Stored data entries
[Start of Attachment]

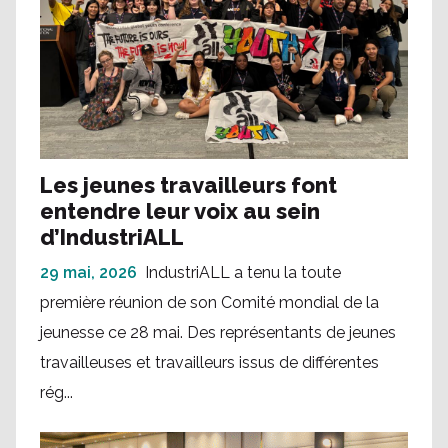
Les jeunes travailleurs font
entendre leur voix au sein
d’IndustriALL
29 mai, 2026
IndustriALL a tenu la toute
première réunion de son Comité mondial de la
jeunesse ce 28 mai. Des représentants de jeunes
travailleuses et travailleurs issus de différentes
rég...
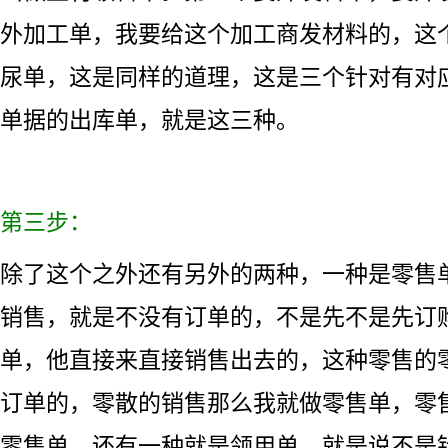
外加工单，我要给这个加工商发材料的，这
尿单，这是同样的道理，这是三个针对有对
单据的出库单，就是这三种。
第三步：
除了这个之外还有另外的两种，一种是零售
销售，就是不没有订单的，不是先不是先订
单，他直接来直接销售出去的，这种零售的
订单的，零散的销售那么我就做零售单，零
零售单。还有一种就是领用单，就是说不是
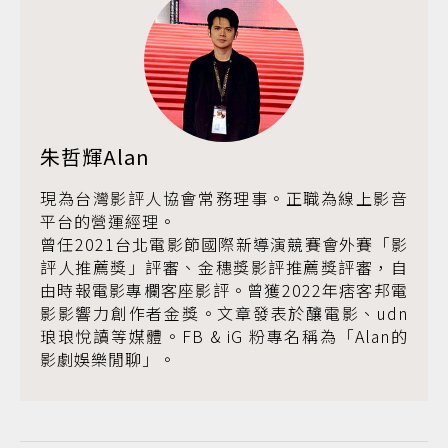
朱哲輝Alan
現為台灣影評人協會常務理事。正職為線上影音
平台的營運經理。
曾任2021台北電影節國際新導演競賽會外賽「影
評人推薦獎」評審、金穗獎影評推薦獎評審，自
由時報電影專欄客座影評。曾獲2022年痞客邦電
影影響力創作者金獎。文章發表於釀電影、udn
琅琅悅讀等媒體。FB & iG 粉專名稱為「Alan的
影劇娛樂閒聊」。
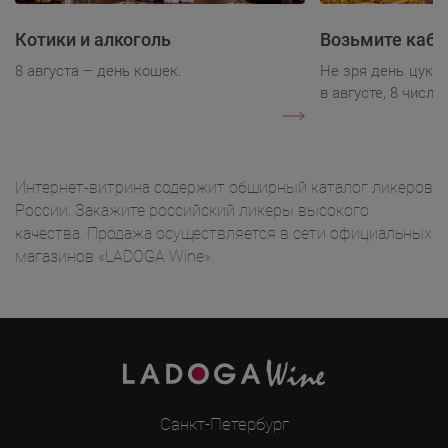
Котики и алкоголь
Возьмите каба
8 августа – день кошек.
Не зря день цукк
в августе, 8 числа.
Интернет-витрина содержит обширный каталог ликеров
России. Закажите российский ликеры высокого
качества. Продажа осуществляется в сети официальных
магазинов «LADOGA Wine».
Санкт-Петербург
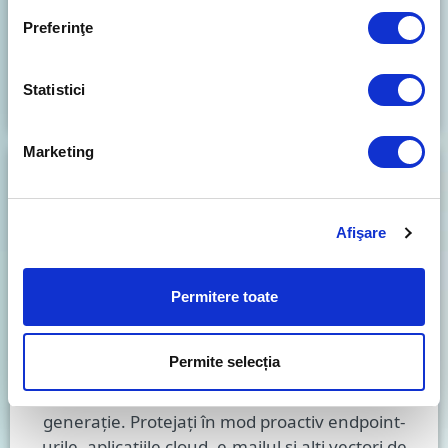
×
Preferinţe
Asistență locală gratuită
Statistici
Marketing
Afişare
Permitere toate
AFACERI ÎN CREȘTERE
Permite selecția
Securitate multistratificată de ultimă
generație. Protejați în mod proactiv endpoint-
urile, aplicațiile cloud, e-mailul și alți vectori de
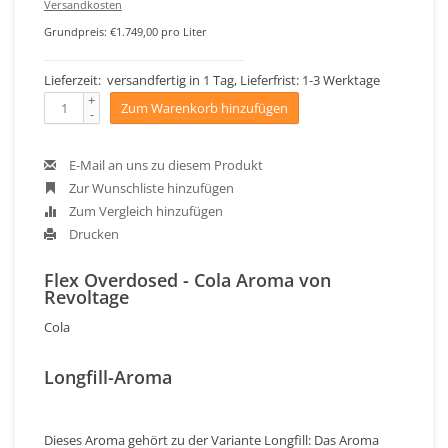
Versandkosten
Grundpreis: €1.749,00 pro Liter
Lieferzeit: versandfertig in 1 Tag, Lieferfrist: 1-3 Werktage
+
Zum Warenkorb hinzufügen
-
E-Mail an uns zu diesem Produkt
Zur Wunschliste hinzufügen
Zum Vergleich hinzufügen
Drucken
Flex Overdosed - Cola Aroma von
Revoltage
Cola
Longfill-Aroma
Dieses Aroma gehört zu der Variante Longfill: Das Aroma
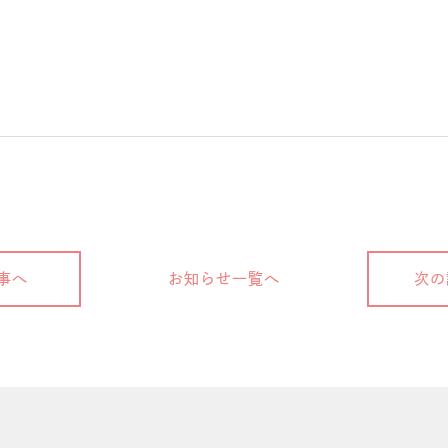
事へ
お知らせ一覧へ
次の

[End of Attachment]

Task item
Each line in the data that holds the string "hinzufügen" should be found and copied.

Solution for this problem
Zum Warenkorb hinzufügen
Zur Wunschliste hinzufügen
Zum Vergleich hinzufügen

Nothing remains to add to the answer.